#### YOUR OBJECTIVE:
An exact copy of every record below is needed, with the pictures left out.

#### AVAILABLE RECORDS:
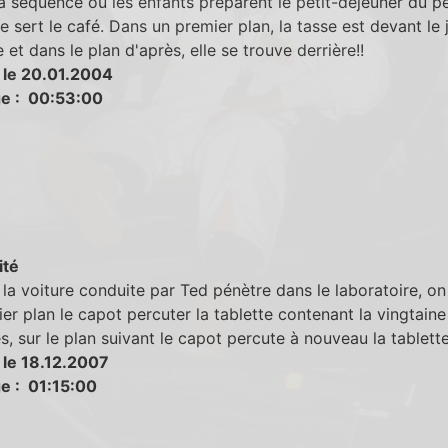
a séquence où les enfants préparent le petit-déjeuner du pè
née sert le café. Dans un premier plan, la tasse est devant le 
 et dans le plan d'après, elle se trouve derrière!!
 le 20.01.2004
e : 00:53:00
ité
la voiture conduite par Ted pénètre dans le laboratoire, on 
er plan le capot percuter la tablette contenant la vingtaine
s, sur le plan suivant le capot percute à nouveau la tablette
 le 18.12.2007
e : 01:15:00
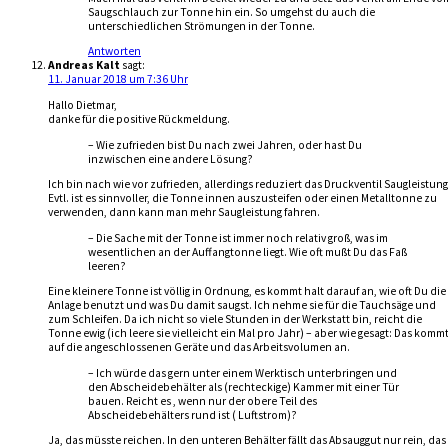
Saugschlauch zur Tonne hin ein. So umgehst du auch die
unterschiedlichen Strömungen in der Tonne.
Antworten
Andreas Kalt
sagt:
11. Januar 2018 um 7:36 Uhr
Hallo Dietmar,
danke für die positive Rückmeldung.
– Wie zufrieden bist Du nach zwei Jahren, oder hast Du
inzwischen eine andere Lösung?
Ich bin nach wie vor zufrieden, allerdings reduziert das Druckventil Saugleistung
Evtl. ist es sinnvoller, die Tonne innen auszusteifen oder einen Metalltonne zu
verwenden, dann kann man mehr Saugleistung fahren.
– Die Sache mit der Tonne ist immer noch relativ groß, was im
wesentlichen an der Auffangtonne liegt. Wie oft mußt Du das Faß
leeren?
Eine kleinere Tonne ist völlig in Ordnung, es kommt halt darauf an, wie oft Du die
Anlage benutzt und was Du damit saugst. Ich nehme sie für die Tauchsäge und
zum Schleifen. Da ich nicht so viele Stunden in der Werkstatt bin, reicht die
Tonne ewig (ich leere sie vielleicht ein Mal pro Jahr) – aber wie gesagt: Das komm
auf die angeschlossenen Geräte und das Arbeitsvolumen an.
– Ich würde das gern unter einem Werktisch unterbringen und
den Abscheidebehälter als (rechteckige) Kammer mit einer Tür
bauen. Reicht es , wenn nur der obere Teil des
Abscheidebehälters rund ist ( Luftstrom)?
Ja, das müsste reichen. In den unteren Behälter fällt das Absauggut nur rein, das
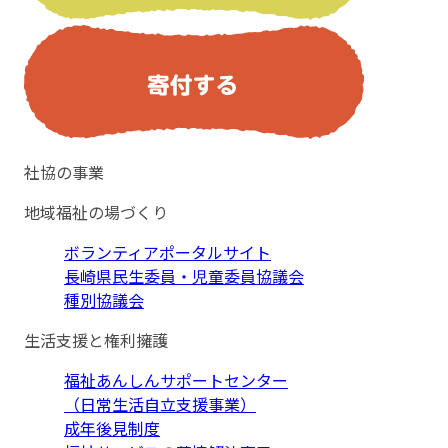
社協の事業
地域福祉の場づくり
ボランティアポータルサイト
長崎県民生委員・児童委員協議会
種別協議会
生活支援と権利擁護
福祉あんしんサポートセンター
（日常生活自立支援事業）
成年後見制度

#### TASK RESULT:
a séquence où les enfants préparent le petit-déjeuner du pè
née sert le café. Dans un premier plan, la tasse est devant le 
 et dans le plan d'après, elle se trouve derrière!!
 le 20.01.2004
e : 00:53:00
ité
la voiture conduite par Ted pénètre dans le laboratoire, on 
er plan le capot percuter la tablette contenant la vingtaine
s, sur le plan suivant le capot percute à nouveau la tablette
 le 18.12.2007
e : 01:15:00
Saugschlauch zur Tonne hin ein. So umgehst du auch die
unterschiedlichen Strömungen in der Tonne.
Antworten
Andreas Kalt
sagt:
11. Januar 2018 um 7:36 Uhr
Hallo Dietmar,
danke für die positive Rückmeldung.
– Wie zufrieden bist Du nach zwei Jahren, oder hast Du
inzwischen eine andere Lösung?
Ich bin nach wie vor zufrieden, allerdings reduziert das Druckventil Saugleistung
Evtl. ist es sinnvoller, die Tonne innen auszusteifen oder einen Metalltonne zu
verwenden, dann kann man mehr Saugleistung fahren.
– Die Sache mit der Tonne ist immer noch relativ groß, was im
wesentlichen an der Auffangtonne liegt. Wie oft mußt Du das Faß
leeren?
Eine kleinere Tonne ist völlig in Ordnung, es kommt halt darauf an, wie oft Du die
Anlage benutzt und was Du damit saugst. Ich nehme sie für die Tauchsäge und
zum Schleifen. Da ich nicht so viele Stunden in der Werkstatt bin, reicht die
Tonne ewig (ich leere sie vielleicht ein Mal pro Jahr) – aber wie gesagt: Das komm
auf die angeschlossenen Geräte und das Arbeitsvolumen an.
– Ich würde das gern unter einem Werktisch unterbringen und
den Abscheidebehälter als (rechteckige) Kammer mit einer Tür
bauen. Reicht es , wenn nur der obere Teil des
Abscheidebehälters rund ist ( Luftstrom)?
Ja, das müsste reichen. In den unteren Behälter fällt das Absauggut nur rein, das
社協の事業
地域福祉の場づくり
ボランティアポータルサイト
長崎県民生委員・児童委員協議会
種別協議会
生活支援と権利擁護
福祉あんしんサポートセンター
（日常生活自立支援事業）
成年後見制度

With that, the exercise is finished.